[Document layout analysis data]
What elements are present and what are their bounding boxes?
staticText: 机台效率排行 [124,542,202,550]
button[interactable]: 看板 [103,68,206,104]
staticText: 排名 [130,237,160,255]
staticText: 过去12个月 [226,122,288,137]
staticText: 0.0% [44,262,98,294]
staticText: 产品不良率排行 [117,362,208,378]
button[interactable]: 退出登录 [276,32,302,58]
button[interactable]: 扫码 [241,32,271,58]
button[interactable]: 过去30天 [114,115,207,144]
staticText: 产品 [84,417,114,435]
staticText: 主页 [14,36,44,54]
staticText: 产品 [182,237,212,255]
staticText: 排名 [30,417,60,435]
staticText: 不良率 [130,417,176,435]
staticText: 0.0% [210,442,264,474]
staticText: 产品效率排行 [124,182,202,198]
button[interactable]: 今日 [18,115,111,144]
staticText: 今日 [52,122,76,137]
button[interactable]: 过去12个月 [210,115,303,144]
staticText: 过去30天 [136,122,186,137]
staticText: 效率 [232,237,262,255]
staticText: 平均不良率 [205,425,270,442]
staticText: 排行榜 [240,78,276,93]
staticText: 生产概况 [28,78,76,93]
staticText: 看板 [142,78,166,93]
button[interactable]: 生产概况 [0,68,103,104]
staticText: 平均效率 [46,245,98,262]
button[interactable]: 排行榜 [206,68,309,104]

WORK REQUIRED | Print out every entry, keeping each one exact.

SOLVED PROBLEM |
What elements are present and what are their bounding boxes?
staticText: 机台效率排行 [124,542,202,550]
button[interactable]: 看板 [103,68,206,104]
staticText: 排名 [130,237,160,255]
staticText: 过去12个月 [226,122,288,137]
staticText: 0.0% [44,262,98,294]
staticText: 产品不良率排行 [117,362,208,378]
button[interactable]: 退出登录 [276,32,302,58]
button[interactable]: 扫码 [241,32,271,58]
button[interactable]: 过去30天 [114,115,207,144]
staticText: 产品 [84,417,114,435]
staticText: 主页 [14,36,44,54]
staticText: 产品 [182,237,212,255]
staticText: 排名 [30,417,60,435]
staticText: 不良率 [130,417,176,435]
staticText: 0.0% [210,442,264,474]
staticText: 产品效率排行 [124,182,202,198]
button[interactable]: 今日 [18,115,111,144]
staticText: 今日 [52,122,76,137]
button[interactable]: 过去12个月 [210,115,303,144]
staticText: 过去30天 [136,122,186,137]
staticText: 效率 [232,237,262,255]
staticText: 平均不良率 [205,425,270,442]
staticText: 排行榜 [240,78,276,93]
staticText: 生产概况 [28,78,76,93]
staticText: 看板 [142,78,166,93]
button[interactable]: 生产概况 [0,68,103,104]
staticText: 平均效率 [46,245,98,262]
button[interactable]: 排行榜 [206,68,309,104]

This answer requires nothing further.